/tech home / projects / personal 'blog / about


ARCHIVE: Storing nested trees in tabular databases

Thu. Jun 16th 2005, 10:22pm:

At my work, we order pretty much all of our hardware from the Dell Outlet. I have an online Dell Outlet account, my boss has one, we have a phone account that has no relation to our online accounts, and we have another online account at the main site. That's four accounts we've used to purchase computers just in the past year! From a customer standpoint, I want Dell to recognize that all of these accounts belong to my company so that next time I try to purchase a piece of hardware, the Dell salesperson realizes that we are a regular customer and offers us the best price & discounts. However, it seems like there's no way they can consolidate these accounts under one primary account.

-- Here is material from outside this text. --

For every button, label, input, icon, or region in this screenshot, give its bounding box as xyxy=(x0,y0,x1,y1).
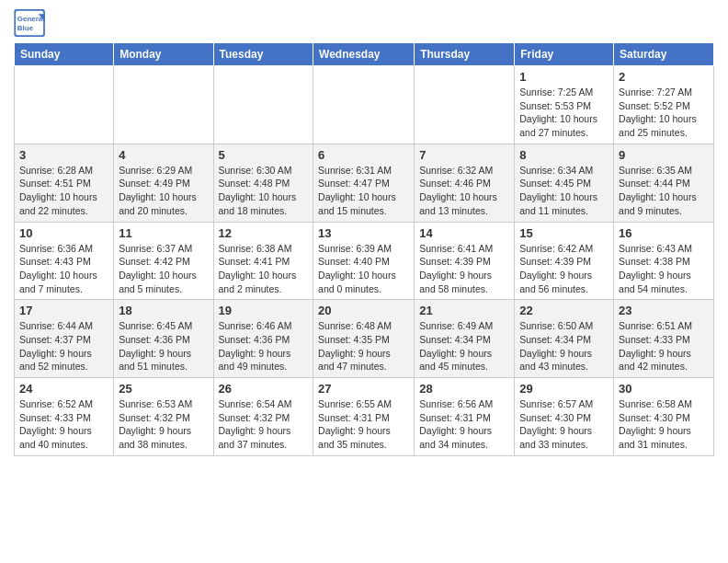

Had this been 1995 with Dell using four entirely different systems to receive orders, I would've understood, espeically if the phone-in order account relied on some legacy mainframe. However, this is 2005 and the company in question is one of the largest hardware retailers in the world. Sadly, being unable to aggregate multiple accounts into one is not an isolated problem. Blame the tables!

The technology that drives pretty much every popular database in the world does not inherentely support consolidating or aggregating, more commonly known as hierarchical nesting. Instead databases store data in a tabular format with fixed columns under independent rows. Nested and tabular are the two most common structures to organize and store data.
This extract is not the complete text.